Start of Block
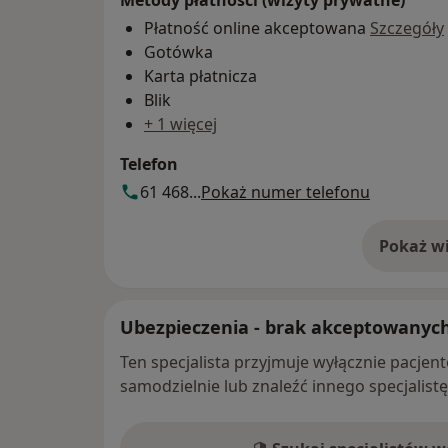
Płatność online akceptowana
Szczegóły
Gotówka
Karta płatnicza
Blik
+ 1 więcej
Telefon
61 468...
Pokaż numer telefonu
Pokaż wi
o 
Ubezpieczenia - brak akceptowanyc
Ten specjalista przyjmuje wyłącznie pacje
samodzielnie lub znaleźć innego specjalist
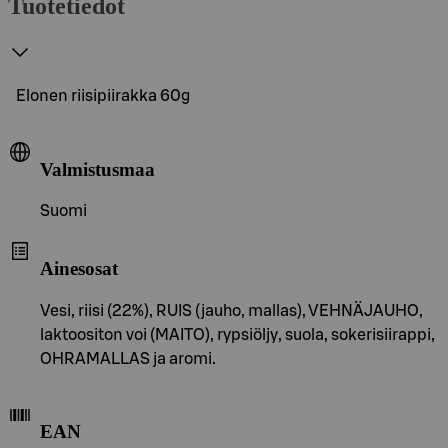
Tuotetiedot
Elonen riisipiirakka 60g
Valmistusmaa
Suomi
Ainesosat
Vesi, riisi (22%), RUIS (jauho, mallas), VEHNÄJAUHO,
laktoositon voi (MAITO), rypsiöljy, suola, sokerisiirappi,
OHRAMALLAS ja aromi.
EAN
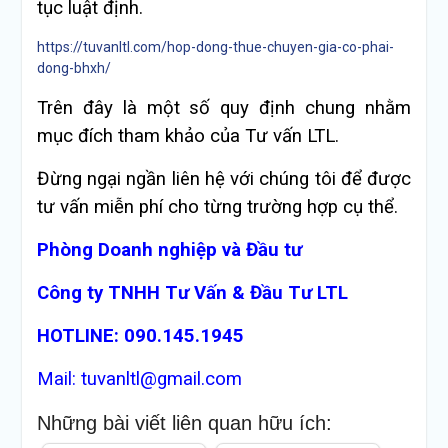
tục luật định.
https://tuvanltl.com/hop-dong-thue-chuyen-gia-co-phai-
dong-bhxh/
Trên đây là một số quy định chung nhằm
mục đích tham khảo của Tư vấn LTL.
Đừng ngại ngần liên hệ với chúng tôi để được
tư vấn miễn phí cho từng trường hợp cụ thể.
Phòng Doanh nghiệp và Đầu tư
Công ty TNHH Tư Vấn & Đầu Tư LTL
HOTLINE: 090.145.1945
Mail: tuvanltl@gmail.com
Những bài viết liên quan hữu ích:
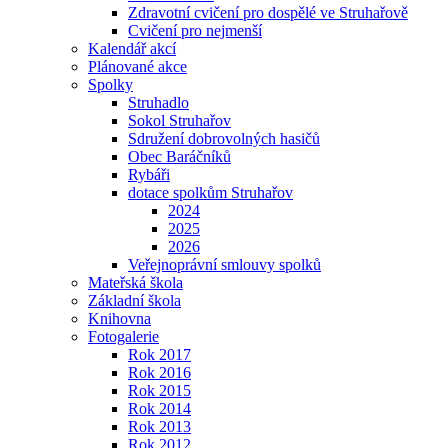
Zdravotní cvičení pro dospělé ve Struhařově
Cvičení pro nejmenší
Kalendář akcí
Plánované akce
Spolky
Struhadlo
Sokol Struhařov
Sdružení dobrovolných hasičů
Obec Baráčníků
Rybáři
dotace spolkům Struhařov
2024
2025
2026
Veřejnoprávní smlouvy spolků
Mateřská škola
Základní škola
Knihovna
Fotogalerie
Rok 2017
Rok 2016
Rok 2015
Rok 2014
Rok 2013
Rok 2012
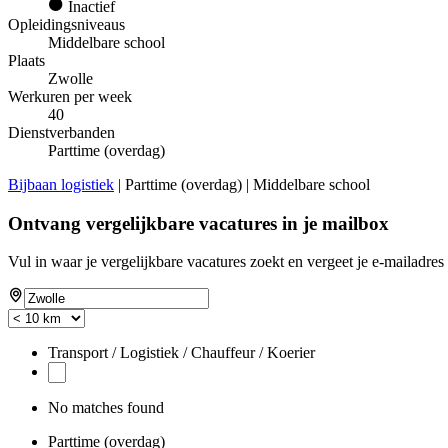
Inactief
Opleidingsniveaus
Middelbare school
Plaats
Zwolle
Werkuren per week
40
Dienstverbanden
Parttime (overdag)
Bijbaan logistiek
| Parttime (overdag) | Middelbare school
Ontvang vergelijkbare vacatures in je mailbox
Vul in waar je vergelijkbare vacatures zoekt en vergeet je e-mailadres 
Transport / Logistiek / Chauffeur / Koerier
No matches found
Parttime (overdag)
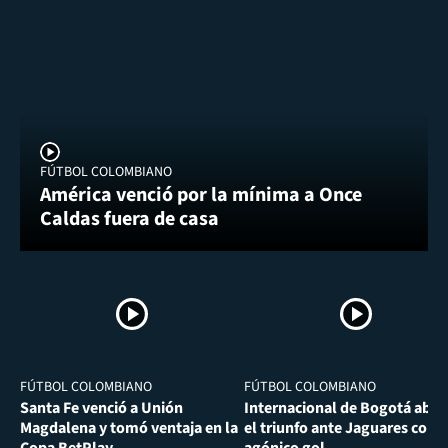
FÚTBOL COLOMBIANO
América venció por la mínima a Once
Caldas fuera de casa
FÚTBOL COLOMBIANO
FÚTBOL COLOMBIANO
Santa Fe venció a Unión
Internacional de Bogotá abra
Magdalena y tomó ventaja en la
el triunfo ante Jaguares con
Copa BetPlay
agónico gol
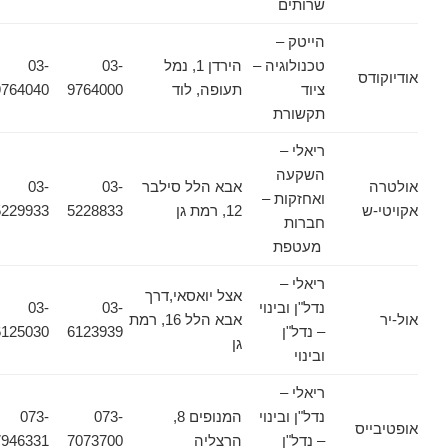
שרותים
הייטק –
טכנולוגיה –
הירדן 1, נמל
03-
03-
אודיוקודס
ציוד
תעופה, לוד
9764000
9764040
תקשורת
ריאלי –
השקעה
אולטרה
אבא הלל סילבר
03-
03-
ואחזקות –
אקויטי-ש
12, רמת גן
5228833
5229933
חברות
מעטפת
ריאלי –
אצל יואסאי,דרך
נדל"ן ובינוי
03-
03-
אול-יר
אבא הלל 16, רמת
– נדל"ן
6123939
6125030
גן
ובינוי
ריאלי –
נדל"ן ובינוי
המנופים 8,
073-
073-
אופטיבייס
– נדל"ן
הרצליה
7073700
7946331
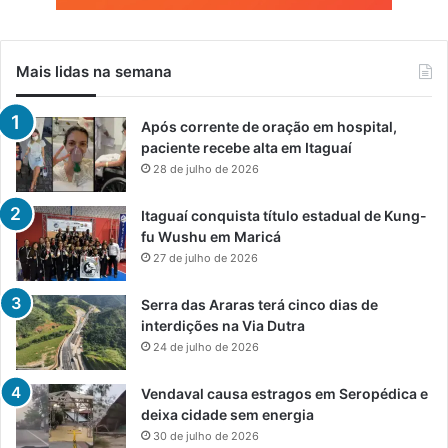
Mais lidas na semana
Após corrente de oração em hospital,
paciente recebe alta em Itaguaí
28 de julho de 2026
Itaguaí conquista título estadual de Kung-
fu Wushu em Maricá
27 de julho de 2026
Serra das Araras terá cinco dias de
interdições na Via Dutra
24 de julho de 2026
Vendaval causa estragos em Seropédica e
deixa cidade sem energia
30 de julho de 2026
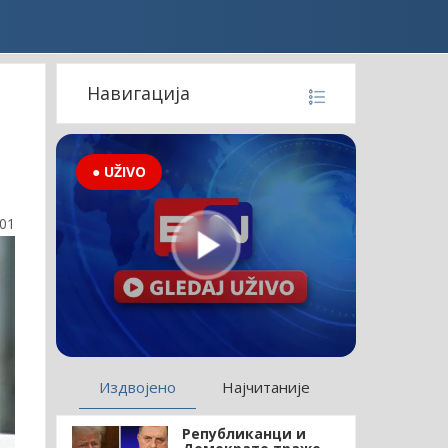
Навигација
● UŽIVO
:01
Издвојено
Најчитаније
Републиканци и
End of Block
Start of Block
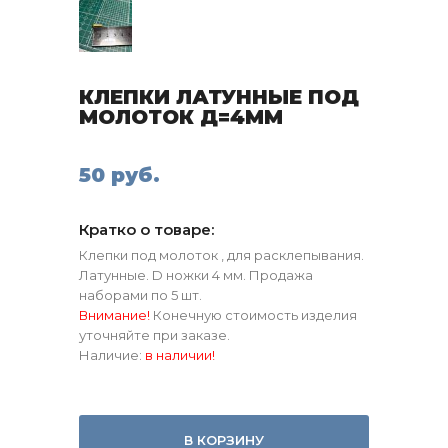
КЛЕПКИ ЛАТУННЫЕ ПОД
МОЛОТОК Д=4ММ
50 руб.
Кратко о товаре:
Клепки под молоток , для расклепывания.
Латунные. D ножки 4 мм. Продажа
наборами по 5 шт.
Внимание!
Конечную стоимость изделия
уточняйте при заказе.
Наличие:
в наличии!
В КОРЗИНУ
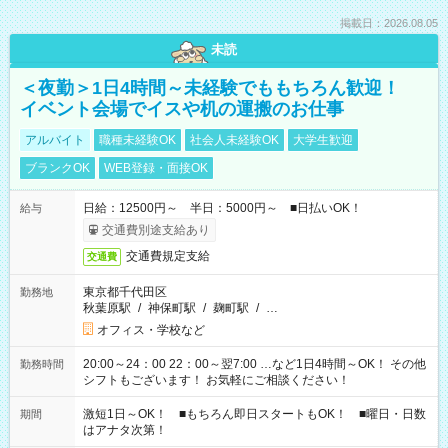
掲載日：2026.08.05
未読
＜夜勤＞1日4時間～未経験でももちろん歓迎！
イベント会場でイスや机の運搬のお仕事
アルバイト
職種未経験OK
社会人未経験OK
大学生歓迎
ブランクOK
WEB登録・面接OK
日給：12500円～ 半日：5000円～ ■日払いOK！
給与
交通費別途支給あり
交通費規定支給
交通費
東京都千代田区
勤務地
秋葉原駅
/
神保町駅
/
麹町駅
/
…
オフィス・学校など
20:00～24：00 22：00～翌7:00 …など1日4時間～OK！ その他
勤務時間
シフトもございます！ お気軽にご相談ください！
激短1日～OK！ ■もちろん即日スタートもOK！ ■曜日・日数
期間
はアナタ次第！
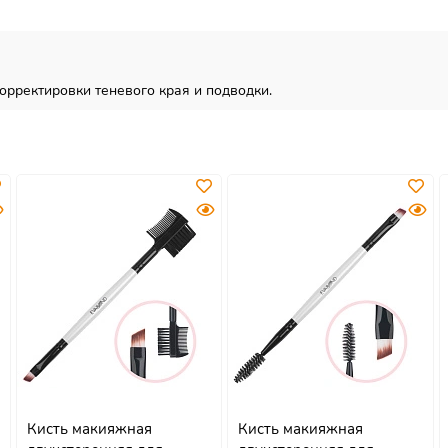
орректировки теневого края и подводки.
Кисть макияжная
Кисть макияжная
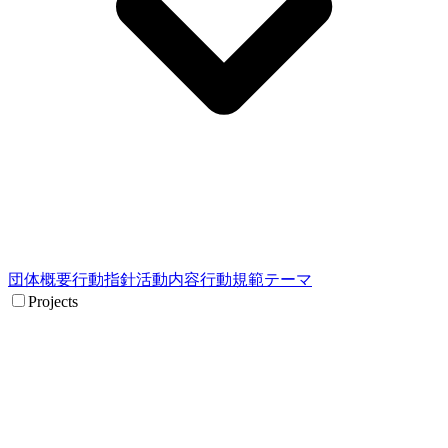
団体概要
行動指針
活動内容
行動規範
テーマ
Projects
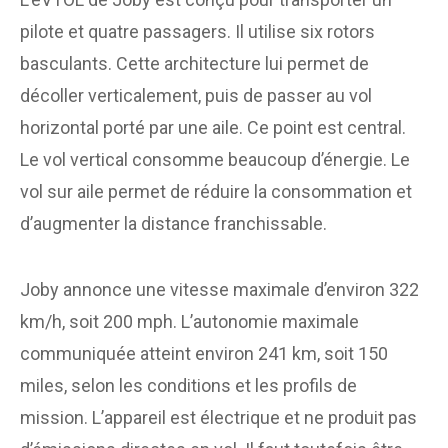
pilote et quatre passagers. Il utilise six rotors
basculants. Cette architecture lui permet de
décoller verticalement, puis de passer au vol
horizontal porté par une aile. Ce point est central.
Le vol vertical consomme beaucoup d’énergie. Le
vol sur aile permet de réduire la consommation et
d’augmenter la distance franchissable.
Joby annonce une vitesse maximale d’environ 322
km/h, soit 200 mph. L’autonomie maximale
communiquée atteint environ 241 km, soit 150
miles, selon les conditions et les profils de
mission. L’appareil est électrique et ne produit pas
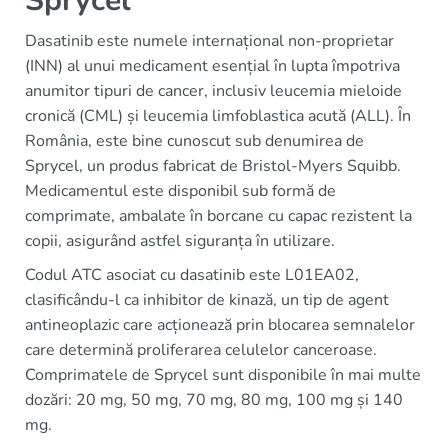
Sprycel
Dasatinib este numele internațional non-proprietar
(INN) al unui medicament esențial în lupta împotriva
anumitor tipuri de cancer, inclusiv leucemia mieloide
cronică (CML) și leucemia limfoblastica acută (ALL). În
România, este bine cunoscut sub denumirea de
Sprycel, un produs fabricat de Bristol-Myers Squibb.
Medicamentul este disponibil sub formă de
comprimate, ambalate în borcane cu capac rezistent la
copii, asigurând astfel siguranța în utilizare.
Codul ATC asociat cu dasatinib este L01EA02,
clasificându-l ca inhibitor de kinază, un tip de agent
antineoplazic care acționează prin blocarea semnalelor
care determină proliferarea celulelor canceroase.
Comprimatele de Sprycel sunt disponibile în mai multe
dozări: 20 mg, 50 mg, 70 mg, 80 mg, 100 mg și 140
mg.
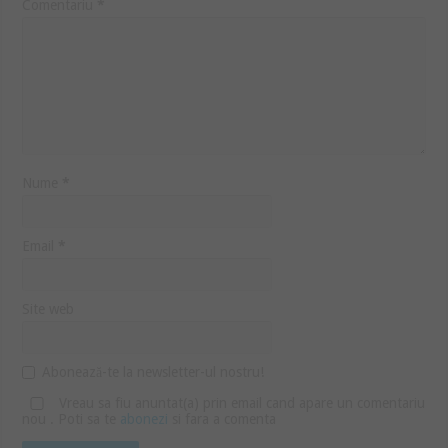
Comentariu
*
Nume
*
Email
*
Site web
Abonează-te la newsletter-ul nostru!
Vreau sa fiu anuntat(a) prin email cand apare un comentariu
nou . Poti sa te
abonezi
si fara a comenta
End of Block
Start of Block
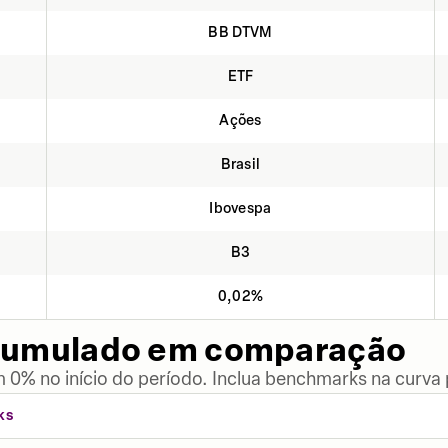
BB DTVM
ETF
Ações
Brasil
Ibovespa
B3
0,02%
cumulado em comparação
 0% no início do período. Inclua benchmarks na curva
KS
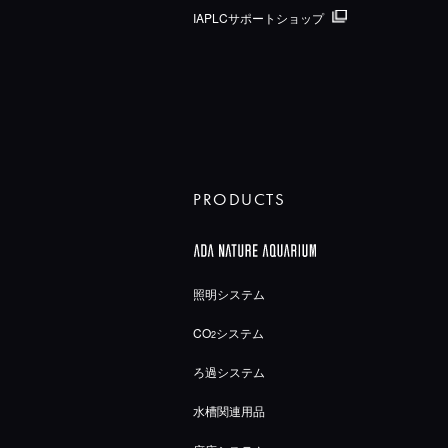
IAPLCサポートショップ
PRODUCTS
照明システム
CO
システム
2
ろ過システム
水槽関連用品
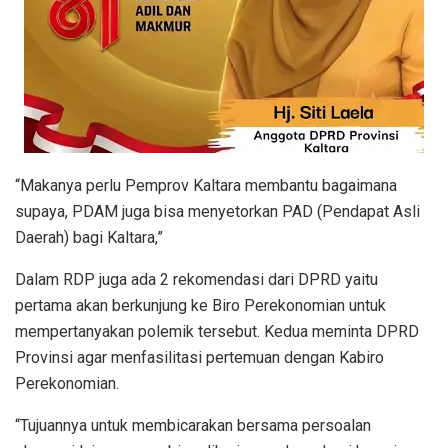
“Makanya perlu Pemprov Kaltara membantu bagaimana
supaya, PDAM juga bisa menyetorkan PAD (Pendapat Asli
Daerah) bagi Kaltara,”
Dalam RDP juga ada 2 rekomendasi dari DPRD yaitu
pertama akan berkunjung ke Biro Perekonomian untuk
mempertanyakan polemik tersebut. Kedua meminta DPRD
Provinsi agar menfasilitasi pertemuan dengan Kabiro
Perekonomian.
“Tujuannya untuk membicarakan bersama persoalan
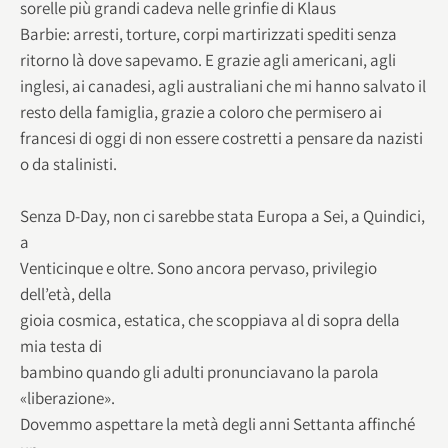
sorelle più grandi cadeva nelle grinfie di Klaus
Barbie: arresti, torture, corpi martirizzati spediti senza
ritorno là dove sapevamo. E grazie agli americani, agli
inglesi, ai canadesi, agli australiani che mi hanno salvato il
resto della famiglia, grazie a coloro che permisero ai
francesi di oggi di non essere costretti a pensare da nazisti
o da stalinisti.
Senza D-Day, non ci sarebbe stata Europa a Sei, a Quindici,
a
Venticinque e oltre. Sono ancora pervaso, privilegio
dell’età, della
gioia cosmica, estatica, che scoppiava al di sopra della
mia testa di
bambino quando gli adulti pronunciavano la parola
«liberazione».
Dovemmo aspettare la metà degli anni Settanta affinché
End of Block
Give back, unchanged, the run of lines in the listing above that begins at the line containing "Dalam RDP juga" and ends at the line containing "Perekonomian.", both included.

[Solution to this exercise]
Dalam RDP juga ada 2 rekomendasi dari DPRD yaitu
pertama akan berkunjung ke Biro Perekonomian untuk
mempertanyakan polemik tersebut. Kedua meminta DPRD
Provinsi agar menfasilitasi pertemuan dengan Kabiro
Perekonomian.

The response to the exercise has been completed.